Biomarkers will have an important role in the diagnosis, prognosis and response to treatment in bronchiectasis during the transition towards precision medicine http://bit.ly/30swlUK

The 21st century will mark the transition from disease-centred medicine to patient-centred medicine. Medicine will evolve from the consideration of just a few symptoms and signs, and a limited number of complementary tests used to define most diseases, to the realisation that diseases are heterogeneous and dynamic. This change of paradigm will also mean that the current use of just a tiny fraction of the information provided by complementary tests will become outdated, and will result in an optimisation of most, if not all, of these findings. For example, less than 1% of the valid information provided by computed tomography of the chest, the gold standard for bronchiectasis diagnosis, is currently used. In short, this century will be the era of research into the complexity of diseases and the individualisation of treatment, based on the principles underlying what is known as “precision medicine”. We may still seem a long way from achieving these objectives, but there is no doubt that the necessary tools have been developing in leaps and bounds.
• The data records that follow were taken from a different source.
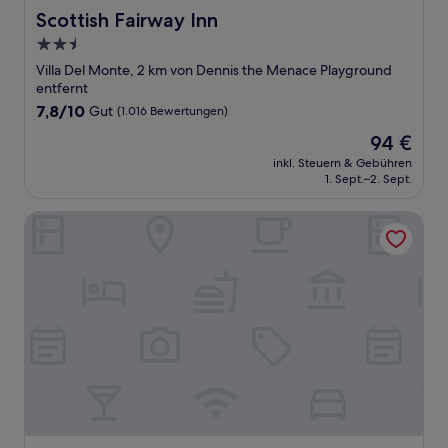
Scottish Fairway Inn
Scottish Fairway Inn
2.5-
Sterne-
Villa Del Monte, 2 km von Dennis the Menace Playground
Unterkunft
entfernt
7.8
7,8/10
Gut
(1.016 Bewertungen)
von
Der
94 €
10,
Preis
Gut,
inkl. Steuern & Gebühren
beträgt
1. Sept.–2. Sept.
(1.016
94 €
Bewertungen)
Americas Best Value Presidents Inn on Munras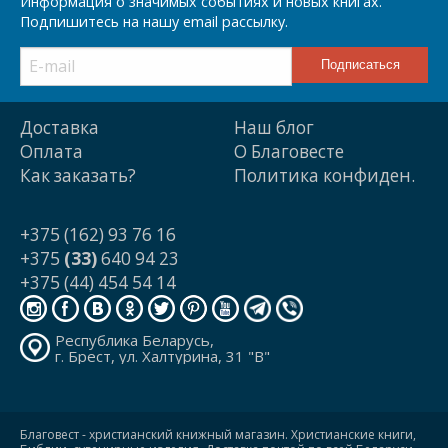
Информация о значимых событиях и новых книгах.
Подпишитесь на нашу email рассылку.
Доставка
Наш блог
Оплата
О Благовесте
Как заказать?
Политика конфиден.
+375 (162) 93 76 16
+375
(33)
640 94 23
+375 (44) 454 54 14
Республика Беларусь,
г. Брест, ул. Халтурина, 31 "В"
Благовест - христианский книжный магазин. Христианские книги,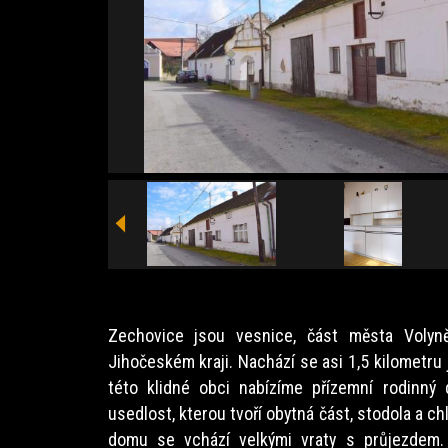
Zechovice jsou vesnice, část města Volyn
Jihočeském kraji. Nachází se asi 1,5 kilometru
této klidné obci nabízíme přízemní rodinný
usedlost, kterou tvoří obytná část, stodola a c
domu se vchází velkými vraty s průjezdem.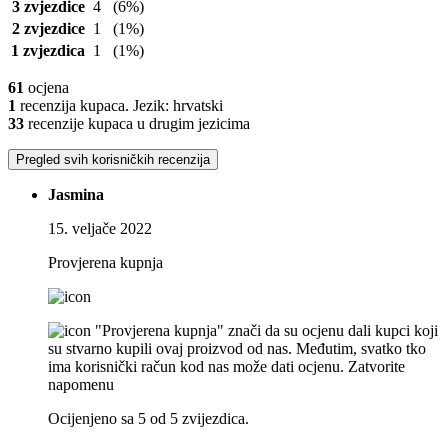
3 zvjezdice
4
(6%)
2 zvjezdice
1
(1%)
1 zvjezdica
1
(1%)
61
ocjena
1
recenzija kupaca. Jezik: hrvatski
33
recenzije kupaca u drugim jezicima
Pregled svih korisničkih recenzija
Jasmina
15. veljače 2022
Provjerena kupnja
"Provjerena kupnja" znači da su ocjenu dali kupci koji
su stvarno kupili ovaj proizvod od nas. Međutim, svatko tko
ima korisnički račun kod nas može dati ocjenu.
Zatvorite
napomenu
Ocijenjeno sa 5 od 5 zvijezdica.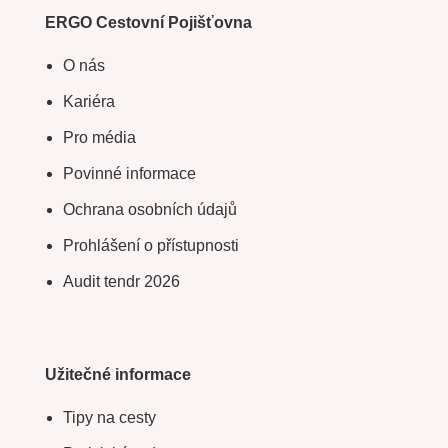
ERGO Cestovní Pojišťovna
O nás
Kariéra
Pro média
Povinné informace
Ochrana osobních údajů
Prohlášení o přístupnosti
Audit tendr 2026
Užitečné informace
Tipy na cesty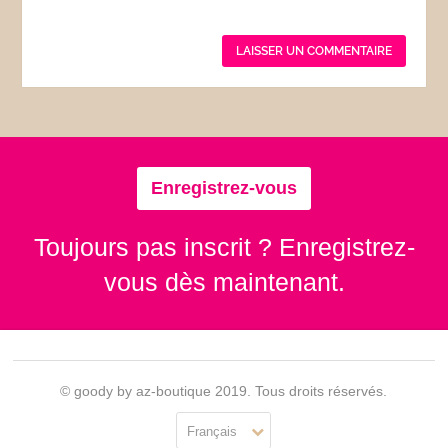
Enregistrez-vous
Toujours pas inscrit ? Enregistrez-
vous dès maintenant.
© goody by az-boutique 2019. Tous droits réservés.
Français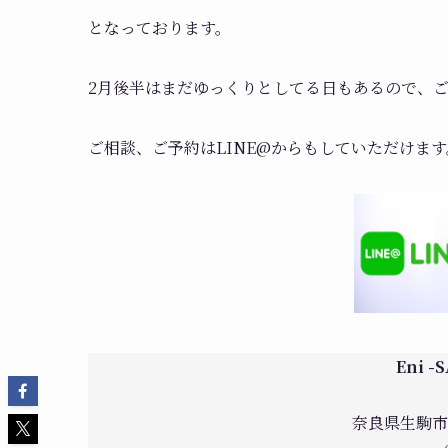
となっております。
2月後半はまだゆっくりとしてる日もあるので、
ご相談、ご予約はLINE@からもしていただけます
Eni -
奈良県生駒市俵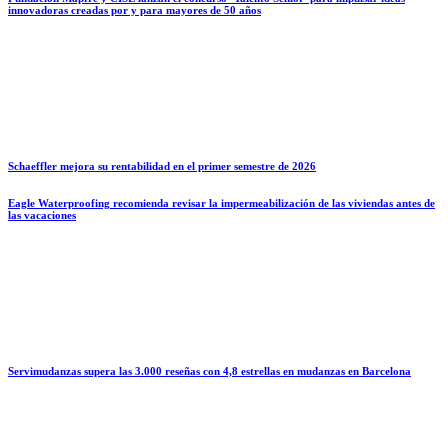
innovadoras creadas por y para mayores de 50 años
Schaeffler mejora su rentabilidad en el primer semestre de 2026
Eagle Waterproofing recomienda revisar la impermeabilización de las viviendas antes de
las vacaciones
Servimudanzas supera las 3.000 reseñas con 4,8 estrellas en mudanzas en Barcelona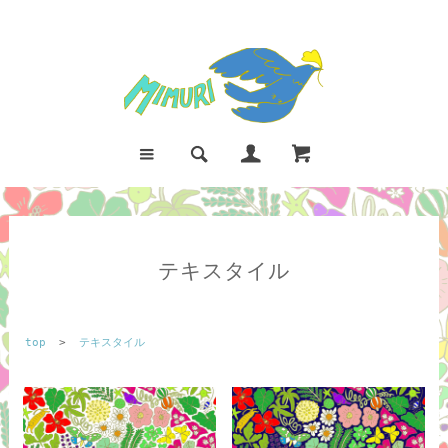
テキスタイル
top
>
テキスタイル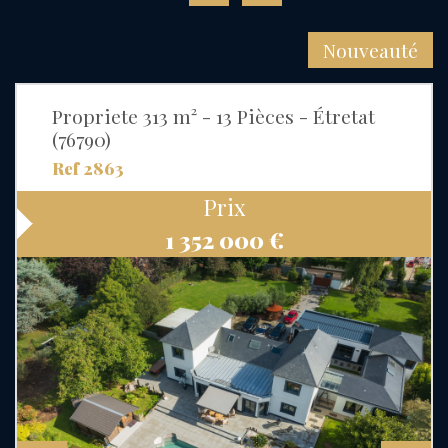
Nouveauté
Propriete 313 m² - 13 Pièces - Étretat
(76790)
Ref 2863
Prix
1 352 000
€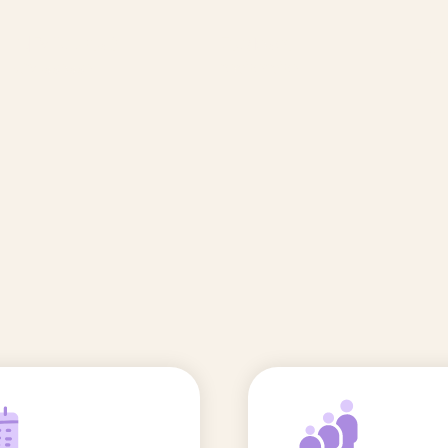
🆕 Polluants &
Etudes et
Entr
Grossesse
recherche
Comité scientifique
énoms
Exposition aux écrans des 0-3
ans
Sommeil de l'enfant
IA et parentalité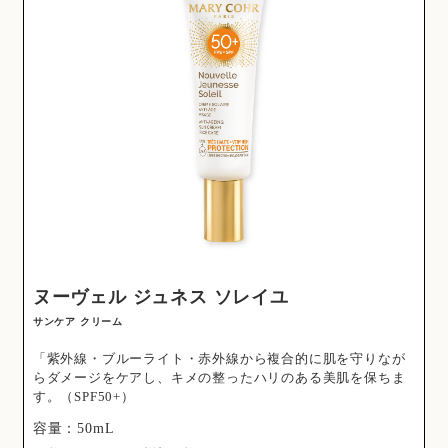
ヌーヴェル ジュネス ソレイユ
サンケア クリーム
「紫外線・ブルーライト・赤外線から複合的に肌を守りなが
らダメージをケアし、キメの整ったハリのある美肌を保ちま
す。（SPF50+）
容量：50mL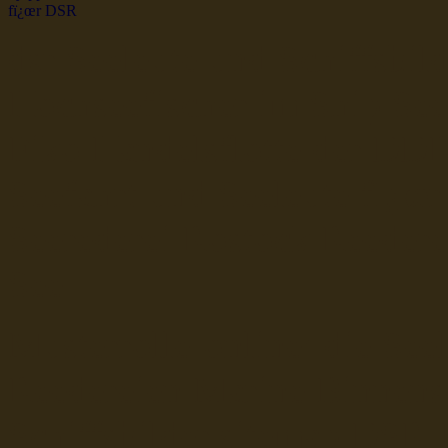
dsr Seeleute und Schiffsbil
Hochseefischer im Ship Se
Fiko Handelsflotte der DD
Seefahrt und Seeleute fï¿œr
Seerederei Rostock Reedere
See
Musterrolle-online: die See
Reedereien Marine Binnensc
Schiffsbilder
sitemap DSR-H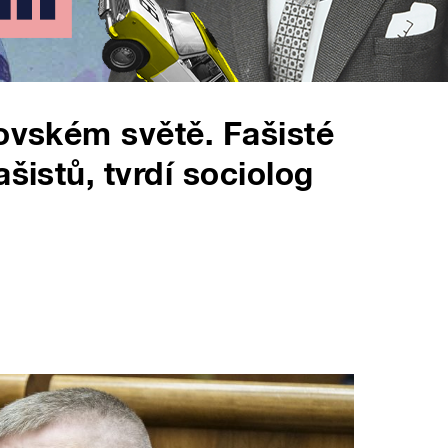
lovském světě. Fašisté
šistů, tvrdí sociolog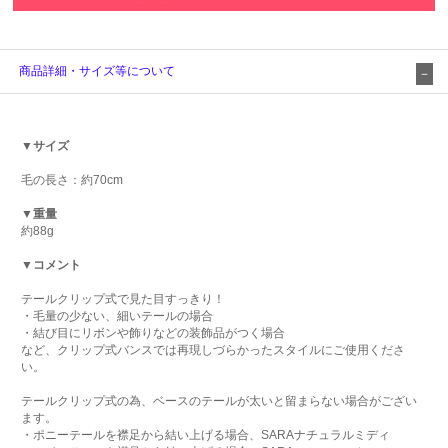
商品詳細・サイズ等について
▼サイズ
毛の長さ：約70cm
▼重量
約88g
▼コメント
テールクリップ式で見た目すっきり！
・毛量の少ない、細いテールの場合
・結び目にリボンや飾りなどの装飾品がつく場合
など、クリップ式バンスでは再現しづらかったスタイルにご使用くださ
い。
テールクリップ式の為、ベースのテールが太いと留まらない場合がござい
ます。
・ポニーテールを襟足から結い上げる場合、SARAナチュラルミディ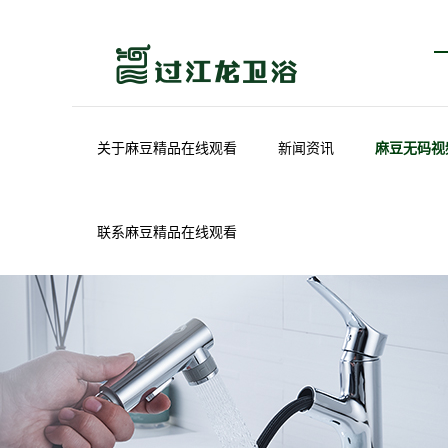
关于麻豆精品在线观看
新闻资讯
麻豆无码视
联系麻豆精品在线观看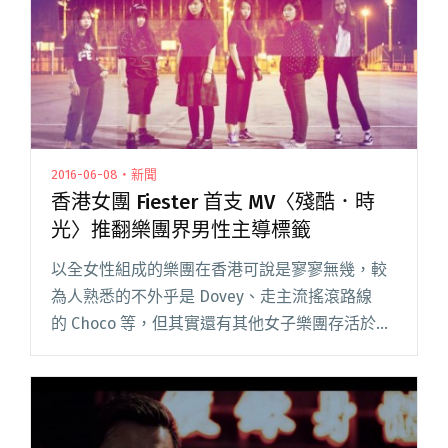
2016-06-08・新聞
香港女團 Fiester 首支 MV〈殘酷．時
光〉推翻樂團界男性主導標籤
以全女性組成的樂團在香港可說是寥寥無幾，較
為人熟悉的不外乎是 Dovey、走主流搖滾路線
的 Choco 等，但其實還有其他女子樂團存活於香
港獨立音樂圈，剛發表新曲的 Fiester 便是女子樂
團之中堅份子。特別注意，她們是香港樂團，可
不是同閱讀全文 "香港女團 Fiester 首支 MV〈殘
酷．時光〉推翻樂團界男性主導標籤"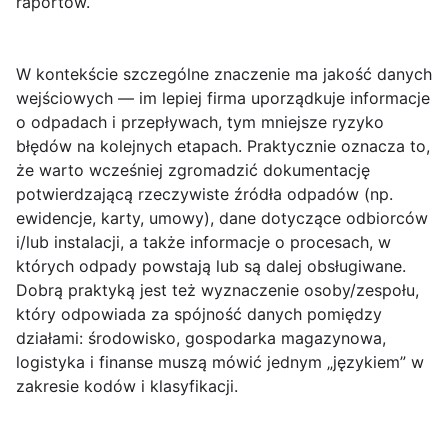
raportów.
W kontekście szczególne znaczenie ma jakość danych
wejściowych — im lepiej firma uporządkuje informacje
o odpadach i przepływach, tym mniejsze ryzyko
błędów na kolejnych etapach. Praktycznie oznacza to,
że warto wcześniej zgromadzić dokumentację
potwierdzającą rzeczywiste źródła odpadów (np.
ewidencje, karty, umowy), dane dotyczące odbiorców
i/lub instalacji, a także informacje o procesach, w
których odpady powstają lub są dalej obsługiwane.
Dobrą praktyką jest też wyznaczenie osoby/zespołu,
który odpowiada za spójność danych pomiędzy
działami:
środowisko, gospodarka magazynowa,
logistyka i finanse
muszą mówić jednym „językiem” w
zakresie kodów i klasyfikacji.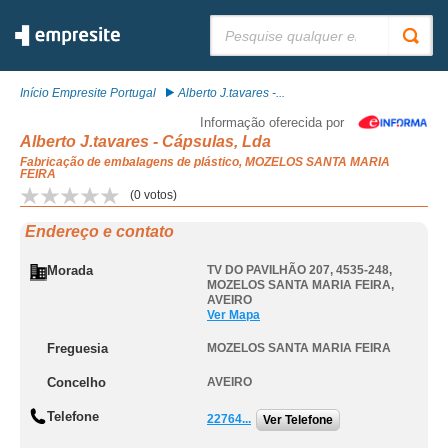
Pesquisar:
Início Empresite Portugal
Alberto J.tavares -...
Informação oferecida por
Alberto J.tavares - Cápsulas, Lda
Fabricação de embalagens de plástico, MOZELOS SANTA MARIA
FEIRA
(
0
votos)
Endereço e contato
Morada
TV DO PAVILHÃO 207, 4535-248
,
MOZELOS SANTA MARIA FEIRA
,
AVEIRO
Ver Mapa
Freguesia
MOZELOS SANTA MARIA FEIRA
Concelho
AVEIRO
Telefone
22764...
Ver Telefone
We now have the capacity to efficiently handle vast amounts of data (big data) and glean valid information from them via techniques based on artificial intelligence [1]. There have also been significant advances in “-omics” and the relationships between them (multi-omics) and system biology; this will surely lead to an improved genotypic, phenotypic and endotypic characterisation of disease and, therefore, a better identification of both specific therapeutic targets and the directions to be followed by future research [2]. All this makes the identification and measurement of different biological biomarkers a field of research with enormous potential.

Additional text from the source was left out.